Hi, I'm new to this area, and I noticed that this model is tagged as generative. Does it only handle translation, or can it also generate answers to questions?
I would look at the instruct-models for question-answering, for instance normistral-7b-warm-instruct. Those are further instruction trained from this model, meaning they’ve been trained on a hand-crafted, higher quality dataset on question-answering specifically.
How that performs will be up to you to evaluate, but it does answer questions.
Thank you for the information. However, I am looking for a Norwegian-trained LLM for question-answering. Is the normistral-7b-warm-instruct specifically trained on Norwegian? Looking through the stated datasets (used to train normistral-7b-warm-instruct), they seem to be only in English, which is why I'm wondering.

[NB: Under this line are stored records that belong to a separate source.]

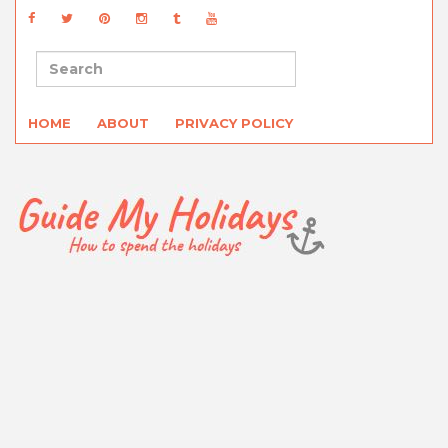
HOME
ABOUT
PRIVACY POLICY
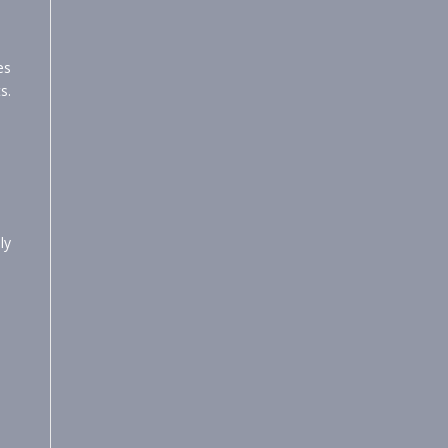
es
s.
ly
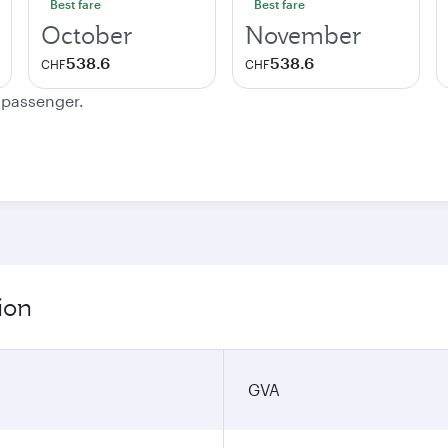
Best fare
Best fare
October
November
538.6
538.6
CHF
CHF
e passenger.
ion
GVA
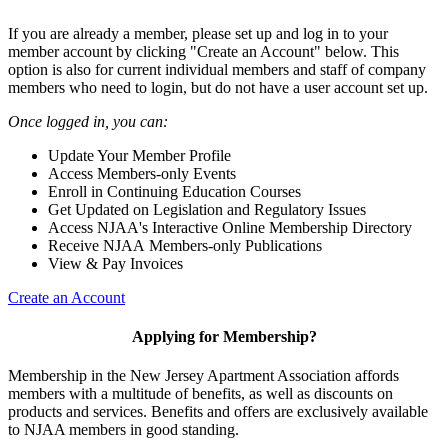
If you are already a member, please set up and log in to your
member account by clicking "Create an Account" below. This
option is also for current individual members and staff of company
members who need to login, but do not have a user account set up.
Once logged in, you can:
Update Your Member Profile
Access Members-only Events
Enroll in Continuing Education Courses
Get Updated on Legislation and Regulatory Issues
Access NJAA's Interactive Online Membership Directory
Receive NJAA Members-only Publications
View & Pay Invoices
Create an Account
Applying for Membership?
Membership in the New Jersey Apartment Association affords
members with a multitude of benefits, as well as discounts on
products and services. Benefits and offers are exclusively available
to NJAA members in good standing.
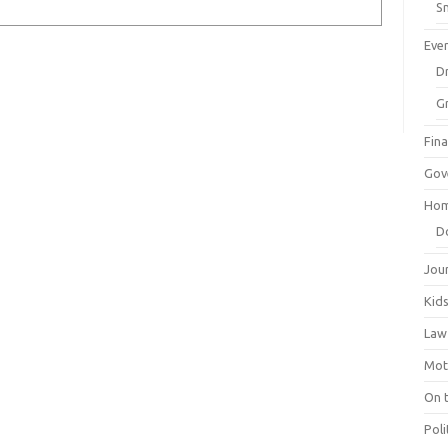
Sm
Eve
Dr
G
Fin
Gov
Hom
D
Jou
Kid
Law
Mot
On 
Poli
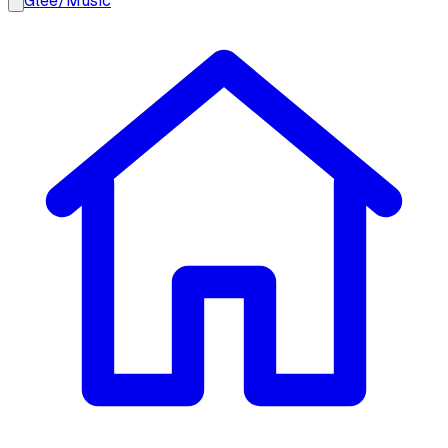
Glee
/
Music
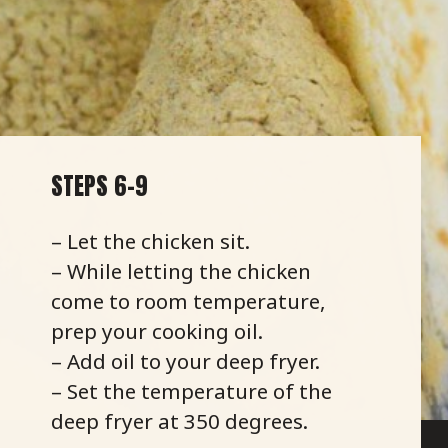
STEPS 6-9
– Let the chicken sit.
– While letting the chicken
come to room temperature,
prep your cooking oil.
– Add oil to your deep fryer.
– Set the temperature of the
deep fryer at 350 degrees.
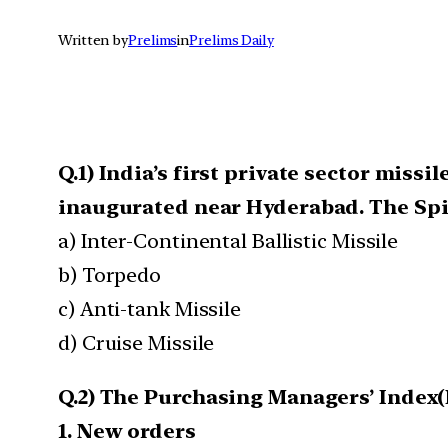
Written by
Prelims
in
Prelims Daily
Q.1) India’s first private sector miss
inaugurated near Hyderabad. The Spik
a) Inter-Continental Ballistic Missile
b) Torpedo
c) Anti-tank Missile
d) Cruise Missile
Q.2) The Purchasing Managers’ Index(
1. New orders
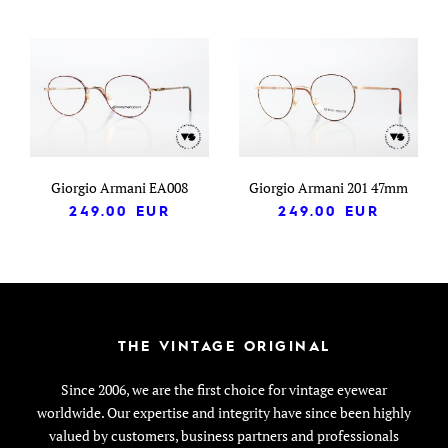
Giorgio Armani EA008
Giorgio Armani 201 47mm
249.00
EUR
249.00
EUR
THE VINTAGE ORIGINAL
Since 2006, we are the first choice for vintage eyewear
worldwide. Our expertise and integrity have since been highly
valued by customers, business partners and professionals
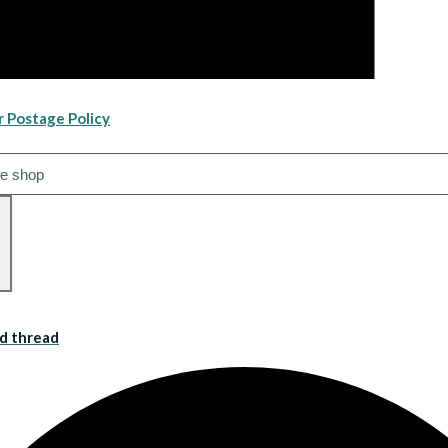
r Postage Policy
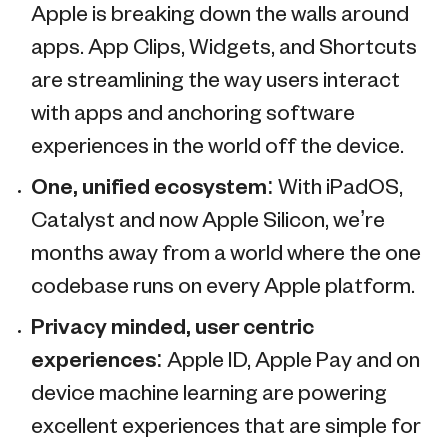
Apple is breaking down the walls around
apps. App Clips, Widgets, and Shortcuts
are streamlining the way users interact
with apps and anchoring software
experiences in the world off the device.
One, unified ecosystem:
With iPadOS,
Catalyst and now Apple Silicon, we’re
months away from a world where the one
codebase runs on every Apple platform.
Privacy minded, user centric
experiences:
Apple ID, Apple Pay and on
device machine learning are powering
excellent experiences that are simple for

Per the model card, final step of the fine-tuning corpus:
“ Finally, we translated the resulting dataset into Bokmål and Nynorsk using NorMistral-7b-warm.”
See the rest of the model card for the other steps, but essentially it’s a collected, cleaned and enhanced English dataset that’s been translated to Norwegian bokmål and nynorsk. Which means the model is trained to answer questions in Norwegian, although you’d expect that it might have some English-structured looking responses sometimes. And it’s conditioned on how well the regular normistral-warm does translation (hopefully quite well).
Oh, I see now. Thank you for the clarification.
I’d like to add, though: IMHO the scratch-models - trained on nothing but Norwegian (except for the code generation dataset), they should in theory produce the best Norwegian responses. That is given enough data, though, which isn’t the case yet.
With time I’d hope we can get enough purely Norwegian data to get a model that competes with ones trained with English data - maybe when the national library sorts out copyright issues and can expand the NCC by a lot? And on top of that be able to create large enough instruction-training datasets to do the instruction-training on “proper” Norwegian as well. Go have a look at the NorwAI instruction-trained models (from NTNU): their instruction training dataset has some shortcomings (currently doesn’t comply with a chat template, for instance), but it is purely in Norwegian which is pretty cool.